For qPCR assays, 4 × 105 cells/well were seeded in a 24-well microplate in complete media for overnight incubation in 5% CO2 and at 37 °C. The next day, the media was replaced with serum-free activated media with conditions, as mentioned above. After 24 h of incubation, the media was completely removed, washed with 1 × PBS and the cells were lysed using RNA lysis buffer (PureLink RNA minikit, Invitrogen) with 1% mercaptoethanol. The samples were stored at −80 °C until further processing. Further processing was done after homogenizing, washing with 70% ethanol and centrifuged at 12,000×g for 15 s. The final elution step was completed by centrifuge using 30 µL of UltraPure DNase/RNase-Free distilled water. Quantity and quality of RNA was measured using NanoDrop 1000. cDNA was produced using SuperScript IV VILO Master Mix with ezDNase Enzyme (Invitrogen). PCR reaction was run using PowerUp SYBR green Master mix (2X, Thermofisher) in a Quantstudio 6 flex lightcycler machine (Thermofisher). For each qPCR reactions, we used 500 nM of Forward and Reverse primers each (Supplementary Table S5) with 20 ng of cDNA. Tm of all the primers were above 60 °C. Settings for the PCR reaction were as follows: (a) Uracil DNA-glycosylase activation at 50 °C for 2 min, (b) Dual-Lock DNA polymerase at 95 °C for 2 min, (c) denaturation at 95 °C for 15 s with annealing and extension at 60 °C for 1 min repeated for 40 cycles. Melt curve was also generated to note for any primer-dimer formation.

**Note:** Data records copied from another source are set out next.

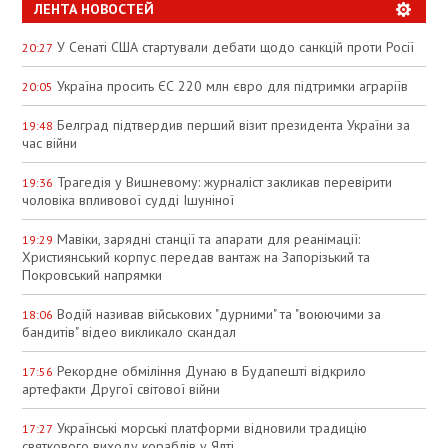
ЛЕНТА НОВОСТЕЙ
У Сенаті США стартували дебати щодо санкцій проти Росії
20:27
Україна просить ЄС 220 млн євро для підтримки аграріїв
20:05
Белград підтвердив перший візит президента України за
19:48
час війни
Трагедія у Вишневому: журналіст закликав перевірити
19:36
чоловіка впливової судді Ішуніної
Мавіки, зарядні станції та апарати для реанімації:
19:29
Християнський корпус передав вантаж на Запорізький та
Покровський напрямки
Водій називав військових "дурними" та "воюючими за
18:06
бандитів" відео викликало скандал
Рекордне обміління Дунаю в Будапешті відкрило
17:56
артефакти Другої світової війни
Українські морські платформи відновили традицію
17:27
святкового виходу кораблів у Ялті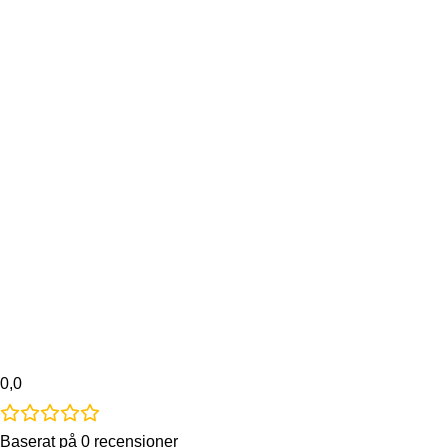
0,0
Baserat på 0 recensioner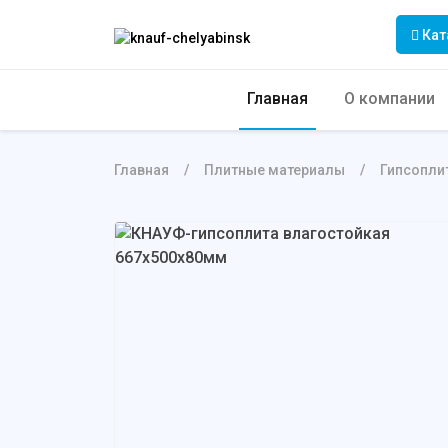
Кат
Главная
О компании
Главная
Плитные материалы
Гипсопли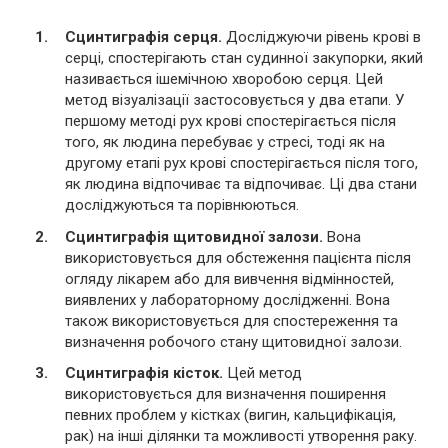
Сцинтиграфія серця.
Досліджуючи рівень крові в
серці, спостерігають стан судинної закупорки, який
називається ішемічною хворобою серця. Цей
метод візуалізації застосовується у два етапи. У
першому методі рух крові спостерігається після
того, як людина перебуває у стресі, тоді як на
другому етапі рух крові спостерігається після того,
як людина відпочиває та відпочиває. Ці два стани
досліджуються та порівнюються.
Сцинтиграфія щитовидної залози.
Вона
використовується для обстеження пацієнта після
огляду лікарем або для вивчення відмінностей,
виявлених у лабораторному дослідженні. Вона
також використовується для спостереження та
визначення робочого стану щитовидної залози.
Сцинтиграфія кісток.
Цей метод
використовується для визначення поширення
певних проблем у кістках (вигин, кальцифікація,
рак) на інші ділянки та можливості утворення раку.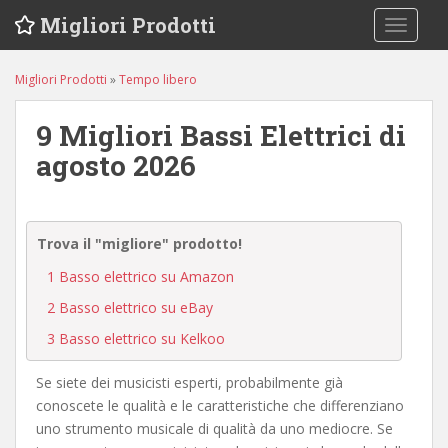
S
Migliori Prodotti
TOGGLE
k
i
p
Migliori Prodotti
»
Tempo libero
t
o
9 Migliori Bassi Elettrici di
m
agosto 2026
a
i
n
c
Trova il "migliore" prodotto!
o
1
Basso elettrico su Amazon
n
2
Basso elettrico su eBay
t
e
3
Basso elettrico su Kelkoo
n
t
Se siete dei musicisti esperti, probabilmente già
conoscete le qualità e le caratteristiche che differenziano
uno strumento musicale di qualità da uno mediocre. Se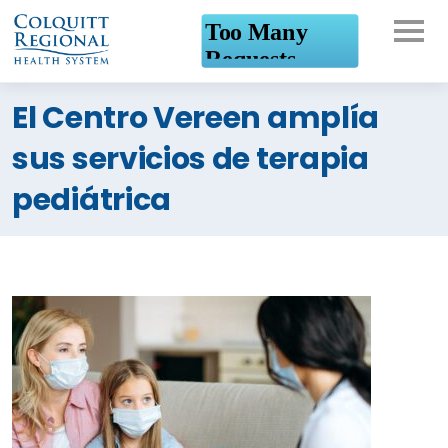
¿En qué podemos
El Centro Vereen amplía
ayudarte?
sus servicios de terapia
pediátrica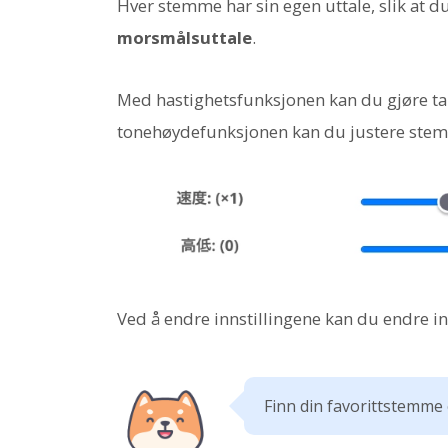
Hver stemme har sin egen uttale, slik at 
morsmålsuttale
.
Med hastighetsfunksjonen kan du gjøre tal
tonehøydefunksjonen kan du justere stemmen
Ved å endre innstillingene kan du endre inn
Finn din favorittstemme 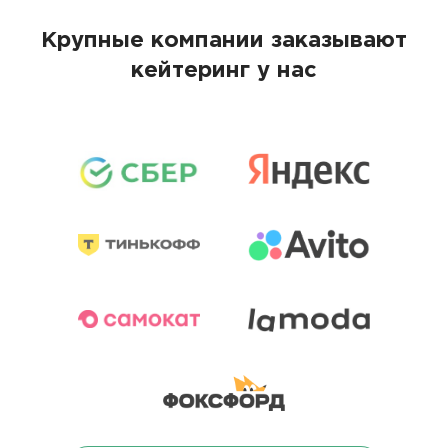
Крупные компании заказывают
кейтеринг у нас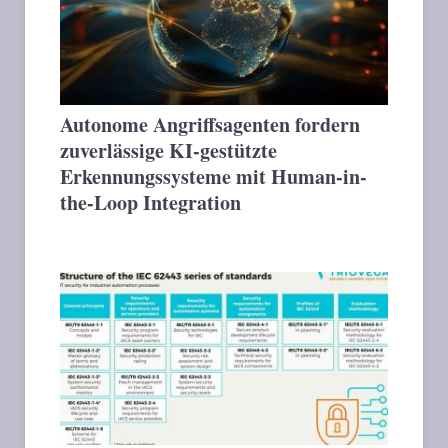
Autonome Angriffsagenten fordern
zuverlässige KI-gestützte
Erkennungssysteme mit Human-in-
the-Loop Integration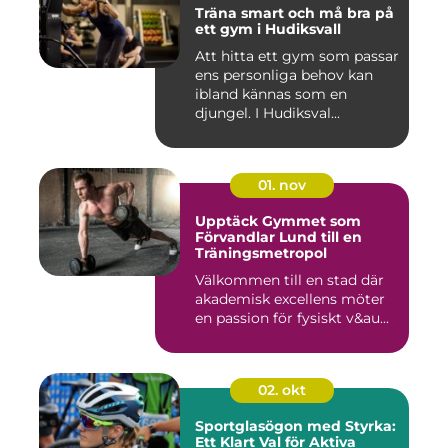
Träna smart och må bra på
ett gym i Hudiksvall
Att hitta ett gym som passar
ens personliga behov kan
ibland kännas som en
djungel. I Hudiksval...
01. nov
Upptäck Gymmet som
Förvandlar Lund till en
Träningsmetropol
Välkommen till en stad där
akademisk excellens möter
en passion för fysiskt v&au...
02. okt
Sportglasögon med Styrka:
Ett Klart Val för Aktiva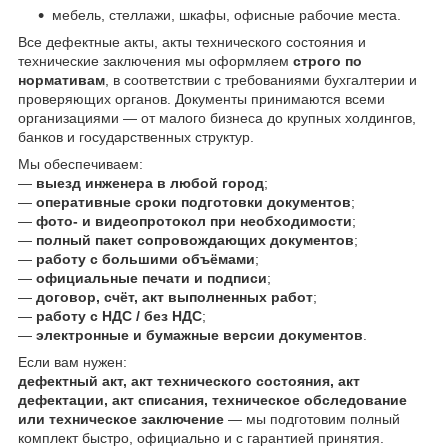
мебель, стеллажи, шкафы, офисные рабочие места.
Все дефектные акты, акты технического состояния и
технические заключения мы оформляем
строго по
нормативам
, в соответствии с требованиями бухгалтерии и
проверяющих органов. Документы принимаются всеми
организациями — от малого бизнеса до крупных холдингов,
банков и государственных структур.
Мы обеспечиваем:
—
выезд инженера в любой город
;
—
оперативные сроки подготовки документов
;
—
фото- и видеопротокол при необходимости
;
—
полный пакет сопровождающих документов
;
—
работу с большими объёмами
;
—
официальные печати и подписи
;
—
договор, счёт, акт выполненных работ
;
—
работу с НДС / без НДС
;
—
электронные и бумажные версии документов
.
Если вам нужен:
дефектный акт, акт технического состояния, акт
дефектации, акт списания, техническое обследование
или техническое заключение
— мы подготовим полный
комплект быстро, официально и с гарантией принятия.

Statistical tests and graphs

All data were expressed as the mean ± standard error of the mean (SEM). Comparisons of two groups were done by unpaired t-test (two-tailed) with Welche’s correction or Mann–Whitney U test, as where appropriate. For qPCR assays, log2-fold change of gene expression was evaluated. For multiple groups, either one-way or two-way analysis of variance (ANOVA) was used, as appropriate, and was followed by a post-hoc test comprising of Dunnett’s, Dunn’s or Fisher’s LSD test, respectively. We used GraphPad prism 9 for statistical evaluations and graphical representations. Statistical significances were represented in each figure, separately.